Plot: What’s it about?
Paladins: Champions of the Realm is a free to play competitive shooter from HiRez Studios, the creators of Smite. As a huge fan of Smite, I was interested in Paladins from the start and couldn’t wait to check it out. The game is still in open beta as of this preview, so there are bound to be changes and tweaks, but the core game should remain the same. Paladins is a five on five competitive shooter where you choose a hero with set skills and abilities. If this sounds like Overwatch to you, that makes sense as the two games share a good deal of similarities. However Paladins takes inspiration from games like Global Agenda and Team Fortress 2, the same creative pool Overwatch fished ideas from. Some of the abilities and characters feel similar, but Paladins is no knock off and offers more depth than Overwatch at every turn. The core game is to eliminate enemies, push objectives or defend them, and come out on the victorious side. The mechanics are crisp and effective, I’ve tried all of the currently available heroes and had a great time with each one. Of course, some were more suited to my play style than others, but I was able to jump into roles I don’t normally take on and still enjoy myself.
The depth of the roster is impressive even at this point of development, with each role stocked with well crafted and diverse heroes to charge into battle with. HiRez Studios is very active with their games, so I expect a steady flow of content to hit Paladins, from new heroes to new skins to special events and beyond. And since the game is free to play, I wanted to touch on how Paladins monetizes the experience. In a system identical to the one found in Smite, you can choose from a rotation of free heroes each week or opt to pick up a reasonably priced pack that included all current heroes and all heroes to be added. So for one price, you unlock permanent access to every hero Paladins will ever boast. You can also choose to use the free heroes and unlock your favorites via the currency you earn just for playing the game. There are also skins you spend premium currency on, as well as skins you can buy with the normal gold from matches, so if you want every skin for your hero, you’ll need to drop some cash. You can also purchase chests that contain an assortment of cards to use in your deck building, but you also earn free chests whenever you level up, so you’re basically paying to speed up card acquisition. Overall, a very fair system that only asks for money from those who want unique cosmetic items or desire to speed up progression. You can also earn free premium currency from daily log-in bonuses, so if you make sure to sign in each day, you can earn some free goodies.
As I said above, Paladins has a deck building system that really helps it stand out from the hero shooter pack. You cannot switch between heroes mid-match, but you can use your deck to counter your enemies. As you kill opponents, assist team mates, and complete objectives, you earn in match points that can be used to activate cards from your deck. Maybe you need more damage, more defense, faster movement, or various other boosts, that’s where your cards figure in. Think of it like the items you equip in Smite or other MOBAs, but not quite as in depth with the meta. You can gauge your needs based on your enemies tactics and your own performance, so each game could be a totally different card layout. You get a generous deck to start with, then earn free chests with more as you level up or you can spend real money to speed up your collection. You can also craft better versions of the cards you use the most, so the card system is detailed and integral to the Paladins experience. Even at this still early stage, Paladins is showing immense potential and I can’t wait to see where HiRez Studios takes this game over time.

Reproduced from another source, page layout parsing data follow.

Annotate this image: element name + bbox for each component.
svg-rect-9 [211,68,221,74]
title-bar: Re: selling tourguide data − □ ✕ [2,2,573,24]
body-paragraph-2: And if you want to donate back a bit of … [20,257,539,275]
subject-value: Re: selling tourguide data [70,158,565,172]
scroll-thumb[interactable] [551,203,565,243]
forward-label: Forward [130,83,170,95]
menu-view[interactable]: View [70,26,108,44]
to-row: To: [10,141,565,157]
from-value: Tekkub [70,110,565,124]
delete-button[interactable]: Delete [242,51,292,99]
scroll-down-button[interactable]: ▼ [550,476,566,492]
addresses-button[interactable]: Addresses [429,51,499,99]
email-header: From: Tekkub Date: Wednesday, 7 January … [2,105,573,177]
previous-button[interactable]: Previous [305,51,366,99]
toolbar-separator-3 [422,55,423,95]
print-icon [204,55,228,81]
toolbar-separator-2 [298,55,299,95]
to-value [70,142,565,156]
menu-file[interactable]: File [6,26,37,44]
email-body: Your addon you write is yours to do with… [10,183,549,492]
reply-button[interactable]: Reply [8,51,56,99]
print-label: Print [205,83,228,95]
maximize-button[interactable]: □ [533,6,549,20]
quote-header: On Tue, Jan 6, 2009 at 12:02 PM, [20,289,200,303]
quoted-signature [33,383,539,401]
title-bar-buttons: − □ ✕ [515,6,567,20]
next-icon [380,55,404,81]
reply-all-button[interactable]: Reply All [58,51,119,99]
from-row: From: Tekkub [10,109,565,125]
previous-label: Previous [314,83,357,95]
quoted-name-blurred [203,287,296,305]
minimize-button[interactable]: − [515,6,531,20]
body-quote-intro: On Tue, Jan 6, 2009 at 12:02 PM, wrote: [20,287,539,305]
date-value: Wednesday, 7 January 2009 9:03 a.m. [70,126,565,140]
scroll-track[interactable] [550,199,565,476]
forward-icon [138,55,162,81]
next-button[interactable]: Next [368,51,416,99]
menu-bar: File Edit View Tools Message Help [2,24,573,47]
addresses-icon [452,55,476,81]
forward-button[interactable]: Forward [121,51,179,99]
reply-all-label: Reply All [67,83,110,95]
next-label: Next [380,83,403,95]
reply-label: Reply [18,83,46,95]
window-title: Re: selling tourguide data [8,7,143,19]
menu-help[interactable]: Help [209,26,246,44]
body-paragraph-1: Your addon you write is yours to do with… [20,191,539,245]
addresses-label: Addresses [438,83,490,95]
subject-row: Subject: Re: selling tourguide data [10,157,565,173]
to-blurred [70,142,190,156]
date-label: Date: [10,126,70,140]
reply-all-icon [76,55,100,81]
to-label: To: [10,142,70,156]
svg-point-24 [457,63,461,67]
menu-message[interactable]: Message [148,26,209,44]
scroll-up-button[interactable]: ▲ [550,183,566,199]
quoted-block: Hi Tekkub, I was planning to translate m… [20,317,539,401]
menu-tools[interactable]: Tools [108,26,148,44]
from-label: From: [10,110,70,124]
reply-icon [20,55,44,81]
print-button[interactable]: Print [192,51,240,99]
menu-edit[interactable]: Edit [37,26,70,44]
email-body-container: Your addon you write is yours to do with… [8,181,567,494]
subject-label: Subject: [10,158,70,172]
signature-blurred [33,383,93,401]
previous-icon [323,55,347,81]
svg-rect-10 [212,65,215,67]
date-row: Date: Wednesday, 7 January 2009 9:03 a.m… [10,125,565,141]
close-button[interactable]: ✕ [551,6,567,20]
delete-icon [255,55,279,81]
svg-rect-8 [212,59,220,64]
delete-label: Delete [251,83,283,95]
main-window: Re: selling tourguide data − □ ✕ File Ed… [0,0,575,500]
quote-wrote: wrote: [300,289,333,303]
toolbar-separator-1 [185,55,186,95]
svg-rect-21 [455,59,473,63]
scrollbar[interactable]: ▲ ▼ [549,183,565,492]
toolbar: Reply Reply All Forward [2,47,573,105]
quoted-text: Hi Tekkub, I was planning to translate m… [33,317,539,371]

If you have even a casual interest in hero shooters, Paladins is certainly worth checking out.
Video: How’s it look?
While Paladins is landing on consoles soon, this preview covers the PC version of the game. If you have a powerful PC, it really shines and has a colorful, fun to soak in aesthetic. The game obviously looks better on higher end systems, but even on mid-range specs Paladins looks damn good. The visual design just sparkles and the attention to detail is remarkable, a great looking game in all aspects
Audio: How’s it sound?
The audio is rock solid and perhaps most importantly, the dialogue has the kind of sense of humor you’d expect from HiRez Studios. All of the booms and blasts come through well and the music is quite good as well, so there’s an overall atmosphere that really connects with players. I was only able to experience Paladins via headphones, but it sounded immersive and explosive, so no complaints at all in this area.